» EXERCISE DIRECTIONS: Would you set down the data that follows, word for word, without any pictures?

» MATERIAL TO PROCESS:
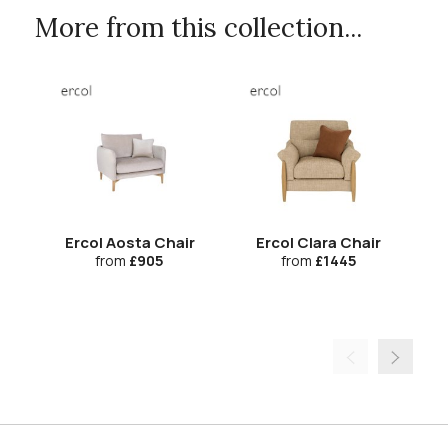
More from this collection...
Ercol Aosta Chair
Ercol Clara Chair
Er
from
£905
from
£1445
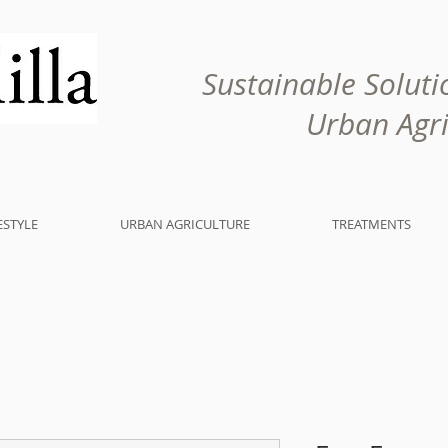
Sustainable Solutio
Urban Agricu
ESTYLE
URBAN AGRICULTURE
TREATMENTS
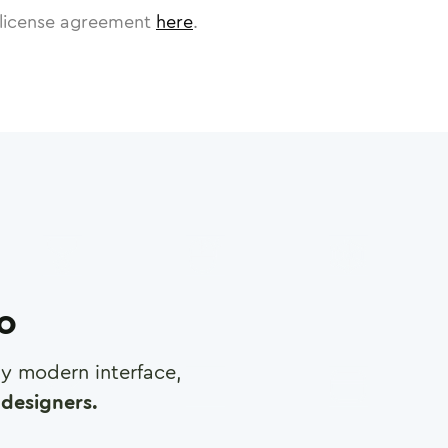
license agreement
here
.
ro
any modern interface,
designers.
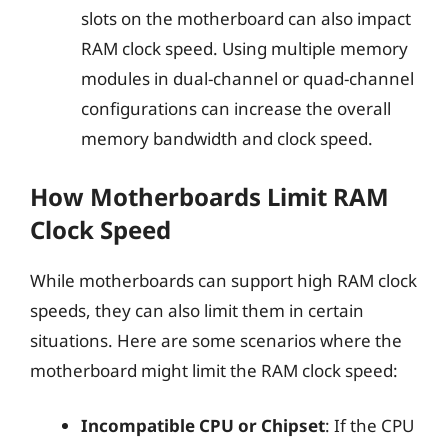
slots on the motherboard can also impact
RAM clock speed. Using multiple memory
modules in dual-channel or quad-channel
configurations can increase the overall
memory bandwidth and clock speed.
How Motherboards Limit RAM
Clock Speed
While motherboards can support high RAM clock
speeds, they can also limit them in certain
situations. Here are some scenarios where the
motherboard might limit the RAM clock speed:
Incompatible CPU or Chipset
: If the CPU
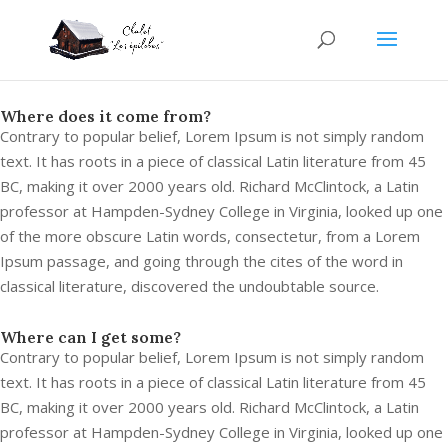
Where does it come from?
Contrary to popular belief, Lorem Ipsum is not simply random
text. It has roots in a piece of classical Latin literature from 45
BC, making it over 2000 years old. Richard McClintock, a Latin
professor at Hampden-Sydney College in Virginia, looked up one
of the more obscure Latin words, consectetur, from a Lorem
Ipsum passage, and going through the cites of the word in
classical literature, discovered the undoubtable source.
Where can I get some?
Contrary to popular belief, Lorem Ipsum is not simply random
text. It has roots in a piece of classical Latin literature from 45
BC, making it over 2000 years old. Richard McClintock, a Latin
professor at Hampden-Sydney College in Virginia, looked up one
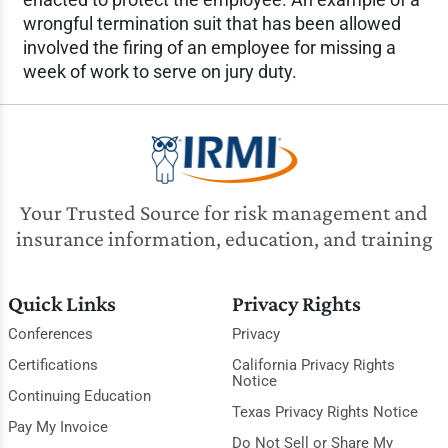
wrongful termination suit that has been allowed
involved the firing of an employee for missing a
week of work to serve on jury duty.
Your Trusted Source for risk management and
insurance information, education, and training
Quick Links
Privacy Rights
Conferences
Privacy
Certifications
California Privacy Rights
Notice
Continuing Education
Texas Privacy Rights Notice
Pay My Invoice
Do Not Sell or Share My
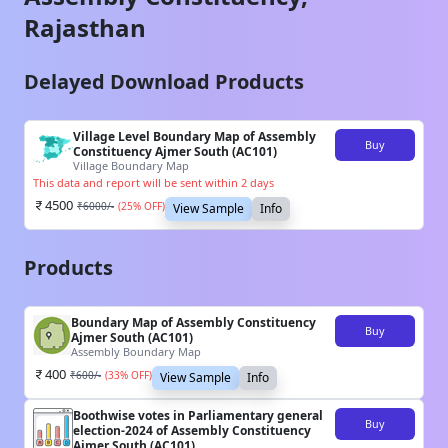
Rajasthan
Delayed Download Products
Village Level Boundary Map of Assembly
Buy
Constituency Ajmer South (AC101)
Village Boundary Map
This data and report will be sent within 2 days
4500
₹
6000
/-
(
25
% OFF)
View Sample
Info
Products
Boundary Map of Assembly Constituency
Buy
Ajmer South (AC101)
Assembly Boundary Map
400
₹
600
/-
(
33
% OFF)
View Sample
Info
Boothwise votes in Parliamentary general
Buy
election-2024 of Assembly Constituency
Ajmer South (AC101)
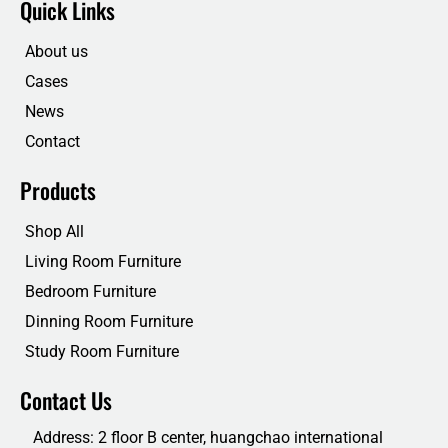
Quick Links
b
t
e
u
o
e
d
b
o
r
i
e
About us
k
n
Cases
News
Contact
Products
Shop All
Living Room Furniture
Bedroom Furniture
Dinning Room Furniture
Study Room Furniture
Contact Us
Address: 2 floor B center, huangchao international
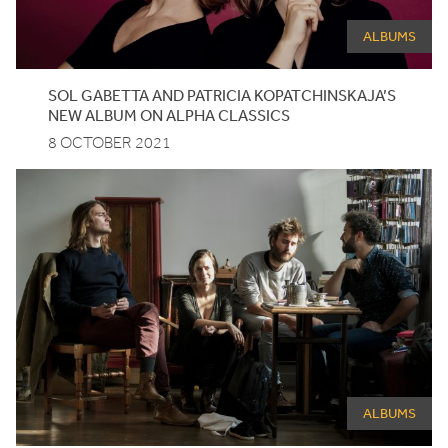
ALBUMS
SOL
GABETTA
AND
PATRICIA
KOPATCHINSKAJA
’S
NEW
ALBUM
ON
ALPHA
CLASSICS
8 OCTOBER 2021
ALBUMS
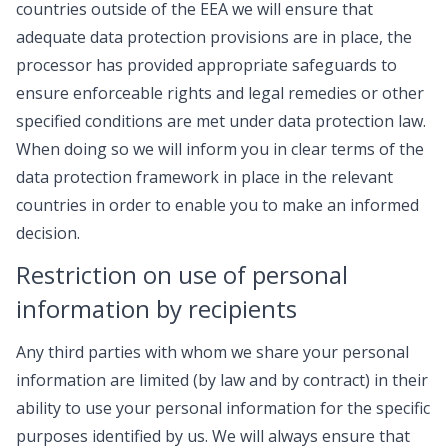
countries outside of the EEA we will ensure that
adequate data protection provisions are in place, the
processor has provided appropriate safeguards to
ensure enforceable rights and legal remedies or other
specified conditions are met under data protection law.
When doing so we will inform you in clear terms of the
data protection framework in place in the relevant
countries in order to enable you to make an informed
decision.
Restriction on use of personal
information by recipients
Any third parties with whom we share your personal
information are limited (by law and by contract) in their
ability to use your personal information for the specific
purposes identified by us. We will always ensure that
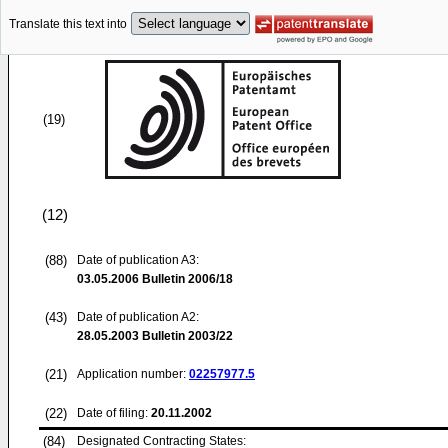
Translate this text into
(19)
(12)
(88)
Date of publication A3:
03.05.2006
Bulletin 2006/18
(43)
Date of publication A2:
28.05.2003
Bulletin 2003/22
(21)
Application number:
02257977.5
(22)
Date of filing:
20.11.2002
(84)
Designated Contracting States:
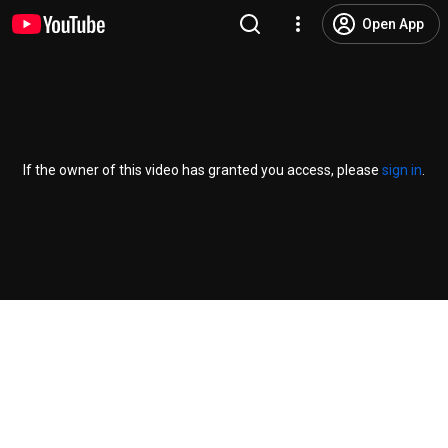
Open App
If the owner of this video has granted you access, please
sign in
.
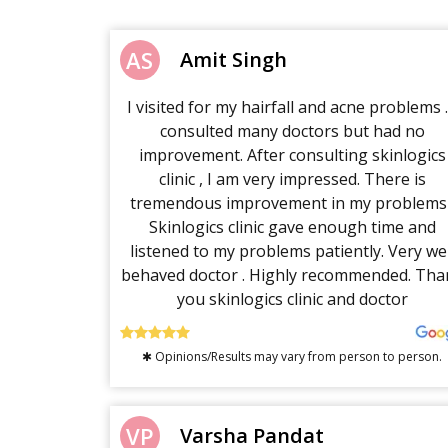
AS
Amit Singh
I visited for my hairfall and acne problems .
consulted many doctors but had no
improvement. After consulting skinlogics
clinic , I am very impressed. There is
tremendous improvement in my problems 
Skinlogics clinic gave enough time and
listened to my problems patiently. Very wel
behaved doctor . Highly recommended. Tha
you skinlogics clinic and doctor
✱ Opinions/Results may vary from person to person.
VP
Varsha Pandat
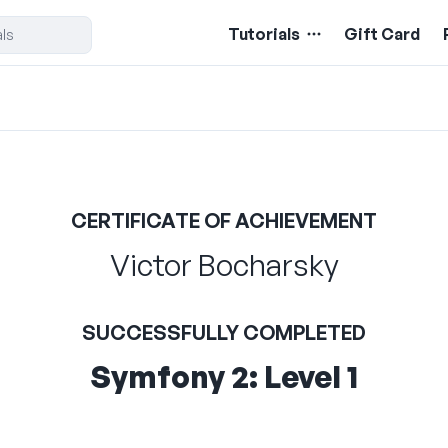
Tutorials
Gift Card
CERTIFICATE OF ACHIEVEMENT
Victor Bocharsky
SUCCESSFULLY COMPLETED
Symfony 2: Level 1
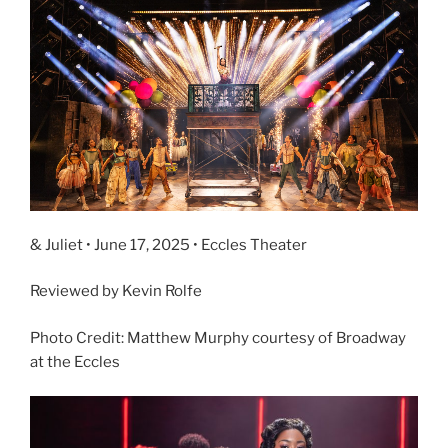
& Juliet • June 17, 2025 • Eccles Theater
Reviewed by Kevin Rolfe
Photo Credit: Matthew Murphy courtesy of Broadway
at the Eccles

» EXERCISE ANSWER:
More from this collection...
Ercol Aosta Chair
Ercol Clara Chair
Er
from
£905
from
£1445
Sustainable Solutio
Urban Agricu
ESTYLE
URBAN AGRICULTURE
TREATMENTS
license agreement
here
.
ro
any modern interface,
designers.
slots on the motherboard can also impact
RAM clock speed. Using multiple memory
modules in dual-channel or quad-channel
configurations can increase the overall
memory bandwidth and clock speed.
How Motherboards Limit RAM
Clock Speed
While motherboards can support high RAM clock
speeds, they can also limit them in certain
situations. Here are some scenarios where the
motherboard might limit the RAM clock speed:
Incompatible CPU or Chipset
: If the CPU
Where does it come from?
Contrary to popular belief, Lorem Ipsum is not simply random
text. It has roots in a piece of classical Latin literature from 45
BC, making it over 2000 years old. Richard McClintock, a Latin
professor at Hampden-Sydney College in Virginia, looked up one
of the more obscure Latin words, consectetur, from a Lorem
Ipsum passage, and going through the cites of the word in
classical literature, discovered the undoubtable source.
Where can I get some?
Contrary to popular belief, Lorem Ipsum is not simply random
text. It has roots in a piece of classical Latin literature from 45
BC, making it over 2000 years old. Richard McClintock, a Latin
professor at Hampden-Sydney College in Virginia, looked up one
wrongful termination suit that has been allowed
involved the firing of an employee for missing a
week of work to serve on jury duty.
Your Trusted Source for risk management and
insurance information, education, and training
Quick Links
Privacy Rights
Conferences
Privacy
Certifications
California Privacy Rights
Notice
Continuing Education
Texas Privacy Rights Notice
Pay My Invoice
Do Not Sell or Share My
Rajasthan
Delayed Download Products
Village Level Boundary Map of Assembly
Buy
Constituency Ajmer South (AC101)
Village Boundary Map
This data and report will be sent within 2 days
4500
₹
6000
/-
(
25
% OFF)
View Sample
Info
Products
Boundary Map of Assembly Constituency
Buy
Ajmer South (AC101)
Assembly Boundary Map
400
₹
600
/-
(
33
% OFF)
View Sample
Info
Boothwise votes in Parliamentary general
Buy
election-2024 of Assembly Constituency
Ajmer South (AC101)
Quick Links
b
t
e
u
o
e
d
b
o
r
i
e
About us
k
n
Cases
News
Contact
Products
Shop All
Living Room Furniture
Bedroom Furniture
Dinning Room Furniture
Study Room Furniture
Contact Us
Address: 2 floor B center, huangchao international
ALBUMS
SOL
GABETTA
AND
PATRICIA
KOPATCHINSKAJA
’S
NEW
ALBUM
ON
ALPHA
CLASSICS
8 OCTOBER 2021
ALBUMS
countries outside of the EEA we will ensure that
adequate data protection provisions are in place, the
processor has provided appropriate safeguards to
ensure enforceable rights and legal remedies or other
specified conditions are met under data protection law.
When doing so we will inform you in clear terms of the
data protection framework in place in the relevant
countries in order to enable you to make an informed
decision.
Restriction on use of personal
information by recipients
Any third parties with whom we share your personal
information are limited (by law and by contract) in their
ability to use your personal information for the specific
purposes identified by us. We will always ensure that
Translate this text into
(19)
(12)
(88)
Date of publication A3:
03.05.2006
Bulletin 2006/18
(43)
Date of publication A2:
28.05.2003
Bulletin 2003/22
(21)
Application number:
02257977.5
(22)
Date of filing:
20.11.2002
(84)
Designated Contracting States:
Open App
If the owner of this video has granted you access, please
sign in
.
AS
Amit Singh
I visited for my hairfall and acne problems .
consulted many doctors but had no
improvement. After consulting skinlogics
clinic , I am very impressed. There is
tremendous improvement in my problems 
Skinlogics clinic gave enough time and
listened to my problems patiently. Very wel
behaved doctor . Highly recommended. Tha
you skinlogics clinic and doctor
✱ Opinions/Results may vary from person to person.
VP
Varsha Pandat
Tutorials
Gift Card
CERTIFICATE OF ACHIEVEMENT
Victor Bocharsky
SUCCESSFULLY COMPLETED
Symfony 2: Level 1
& Juliet • June 17, 2025 • Eccles Theater
Reviewed by Kevin Rolfe
Photo Credit: Matthew Murphy courtesy of Broadway
at the Eccles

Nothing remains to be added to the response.